Kamuya ait finansal aracı kurumların gerçekleştirdiği yarı mali faaliyetler doğal olarak kamu kaynakları üzerinde ek bir yük getirmektedir. Dolayısıyla bütçe açığının gerçek boyutunun ortaya konabilmesi için bu faaliyetlerin kamu kaynakları üzerinde meydana getirdiği ek yükün açık ölçümünde dikkate alınması gerekmektedir (Şen vd., 2007: 17).
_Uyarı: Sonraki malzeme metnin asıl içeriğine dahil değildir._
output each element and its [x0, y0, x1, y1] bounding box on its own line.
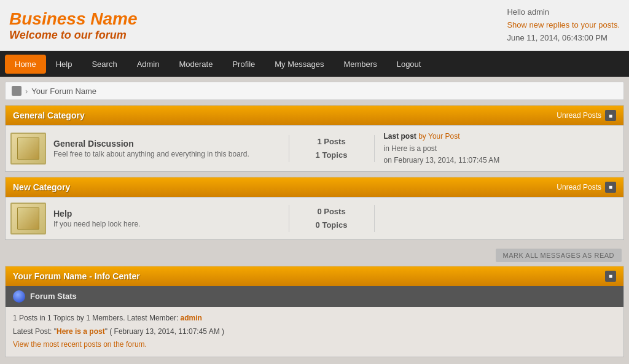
user-greeting: Hello admin [507, 6, 620, 19]
info-center-title: Your Forum Name - Info Center [13, 271, 140, 281]
nav-item-logout[interactable]: Logout [387, 55, 431, 74]
forum-description: If you need help look here. [53, 220, 289, 228]
unread-posts-general: Unread Posts ■ [557, 110, 616, 121]
category-title-new: New Category [13, 182, 70, 192]
forum-description: Feel free to talk about anything and eve… [53, 150, 289, 158]
user-date: June 11, 2014, 06:43:00 PM [507, 32, 620, 45]
forum-row: Help If you need help look here. 0 Posts… [6, 197, 623, 239]
forum-icon [10, 203, 46, 234]
nav-item-my-messages[interactable]: My Messages [265, 55, 334, 74]
category-header-general: General Category Unread Posts ■ [6, 106, 623, 125]
category-toggle-icon-new[interactable]: ■ [605, 182, 616, 193]
nav-item-profile[interactable]: Profile [222, 55, 265, 74]
forum-info: General Discussion Feel free to talk abo… [53, 139, 289, 158]
breadcrumb: › Your Forum Name [5, 82, 624, 100]
info-center-toggle-icon[interactable]: ■ [605, 271, 616, 282]
forum-title[interactable]: General Discussion [53, 139, 289, 149]
category-title-general: General Category [13, 110, 85, 120]
forum-icon-inner [17, 137, 39, 160]
category-toggle-icon-general[interactable]: ■ [605, 110, 616, 121]
forum-lastpost: Last post by Your Post in Here is a post… [375, 131, 619, 166]
stats-latest-member-link[interactable]: admin [181, 314, 202, 322]
posts-count: 0 Posts [317, 207, 345, 216]
breadcrumb-sep: › [25, 87, 28, 96]
topics-count: 0 Topics [316, 220, 348, 230]
header: Business Name Welcome to our forum Hello… [0, 0, 629, 51]
logo-subtitle: Welcome to our forum [9, 29, 138, 42]
stats-latest-post-link[interactable]: Here is a post [57, 327, 105, 336]
logo-area: Business Name Welcome to our forum [9, 9, 138, 42]
nav-item-help[interactable]: Help [46, 55, 82, 74]
lastpost-in: in Here is a post [384, 144, 437, 153]
breadcrumb-forum-name: Your Forum Name [31, 87, 96, 96]
mark-all-read-button[interactable]: MARK ALL MESSAGES AS READ [496, 249, 622, 262]
categories-container: General Category Unread Posts ■ General … [5, 105, 624, 240]
user-replies[interactable]: Show new replies to your posts. [507, 19, 620, 32]
forum-info: Help If you need help look here. [53, 209, 289, 228]
main-content: › Your Forum Name General Category Unrea… [0, 77, 629, 364]
nav-item-search[interactable]: Search [82, 55, 127, 74]
forum-stats-section: Forum Stats [6, 286, 623, 307]
home-icon[interactable] [12, 86, 21, 96]
stats-line2: Latest Post: "Here is a post" ( February… [13, 325, 616, 339]
info-center: Your Forum Name - Info Center ■ Forum St… [5, 266, 624, 357]
stats-content: 1 Posts in 1 Topics by 1 Members. Latest… [6, 307, 623, 357]
forum-stats: 0 Posts 0 Topics [289, 205, 375, 232]
mark-read-bar: MARK ALL MESSAGES AS READ [5, 245, 624, 266]
globe-icon [13, 290, 25, 303]
forum-stats-label: Forum Stats [30, 292, 77, 301]
posts-count: 1 Posts [317, 137, 345, 146]
lastpost-on: on February 13, 2014, 11:07:45 AM [384, 156, 500, 165]
nav-item-home[interactable]: Home [5, 55, 46, 74]
category-new: New Category Unread Posts ■ Help If you … [5, 177, 624, 240]
nav-item-moderate[interactable]: Moderate [170, 55, 223, 74]
forum-icon-inner [17, 207, 39, 230]
lastpost-by-link[interactable]: by Your Post [418, 132, 459, 141]
unread-posts-new: Unread Posts ■ [557, 182, 616, 193]
forum-stats: 1 Posts 1 Topics [289, 135, 375, 162]
logo-title: Business Name [9, 9, 138, 29]
lastpost-label: Last post [384, 132, 416, 141]
info-center-header: Your Forum Name - Info Center ■ [6, 266, 623, 286]
category-header-new: New Category Unread Posts ■ [6, 177, 623, 197]
category-general: General Category Unread Posts ■ General … [5, 105, 624, 172]
nav-item-members[interactable]: Members [334, 55, 386, 74]
user-info: Hello admin Show new replies to your pos… [507, 6, 620, 44]
forum-row: General Discussion Feel free to talk abo… [6, 125, 623, 171]
nav-bar: HomeHelpSearchAdminModerateProfileMy Mes… [0, 51, 629, 77]
stats-line1: 1 Posts in 1 Topics by 1 Members. Latest… [13, 312, 616, 325]
nav-item-admin[interactable]: Admin [127, 55, 170, 74]
topics-count: 1 Topics [316, 150, 348, 160]
stats-line3[interactable]: View the most recent posts on the forum. [13, 338, 616, 352]
forum-icon [10, 133, 46, 165]
forum-title[interactable]: Help [53, 209, 289, 219]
1.2.1.1.6.Nakit Açığı-Tahakkuk Açığı

Nakit açığı, mali yıl boyunca yapılan nakdi ödemelerin fiilen elde edilen kamu gelirlerinden büyük olması durumunda ortaya çıkan farktır. Türkiye uygulamasında nakit açığı, konsolide bütçe açığına bütçe avanslarının ilave edilmesi; buna karşın, bütçe emanetlerinin çıkarılması sonucu bulunmaktadır (Şen vd., 2007: 20).

Buna göre,

Nakit Açığı= Konsolide Bütçe Açığı + [ Bütçe Avansları – Bütçe Emanetleri] Bütçe avansları, devletin üçüncü kişilerle yaptığı taahhüt işlemlerinde hak edişlerin belli bir kısmının peşin olarak önceden ödenmesidir. Genel olarak bu avanslar, müteahhit avansları, yolluk avansları ve mutemet avanslarından oluşmaktadır. Bütçe emanetleri ise mali yılsonuna kadar verile emrine bağlanmış olan ancak alacaklıya henüz ödenmemiş tutarları ifade etmektedir (Şen vd., 2007: 21).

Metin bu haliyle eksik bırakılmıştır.